Nice game! I got to $25524 and level 20. I liked the art style, and the animations were fluid (I appreciated the motion blur on the pickaxe.) I noticed some rendering trouble with the borders of the tiles. I would personally recommend making the tile geometry *slightly* bigger than the tile, so that the gaps are always filled. A lot of other 2D Unity games seem to have that problem too.
This was a really nice game, I liked the art a lot. It's also nice that the player character was corona-safe, wearing that mask. ;)

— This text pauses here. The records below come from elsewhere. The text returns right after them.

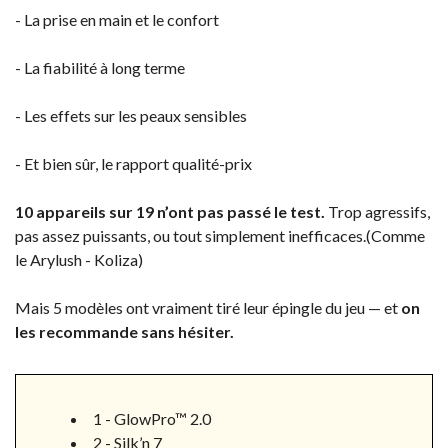
- La prise en main et le confort
- La fiabilité à long terme
- Les effets sur les peaux sensibles
- Et bien sûr, le rapport qualité-prix
10 appareils sur 19 n’ont pas passé le test.
Trop agressifs,
pas assez puissants, ou tout simplement inefficaces.(Comme
le Arylush - Koliza)
Mais 5 modèles ont vraiment tiré leur épingle du jeu — et
on
les recommande sans hésiter.
1 - GlowPro™ 2.0
2 - Silk’n 7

I couldn't figure out how to defeat the extra-tall enemy near the start so I went back, did a difficult jump to get up the wall behind it, and then jumped over. I'm not sure if I was supposed to defeat it normally. When I got to the boss, I was initially worried that it would have the same issue, but then I realized that I had to hit it multiple times to get it down one notch in health. If my guess about why I was confused about this is correct, I think it might help if every hit changed the color of the enemy, changing it in smaller steps if the enemy has a lot of health.
The movement was very fluid, and I liked the walljumping mechanic. It's also worth mentioning that your game didn't have the tile seam bug that most other 2D unity games seem to be having - whether that was because you fixed it, or because of good luck, that counts in your favor.
High five from a team that also made a therapy-themed game!
I got 60%. This is a very charming idea.
It might seem like a minor point, but I really liked that you put it in a folder inside the zip archive. It saved me some work organizing it amongst all of the other LD games.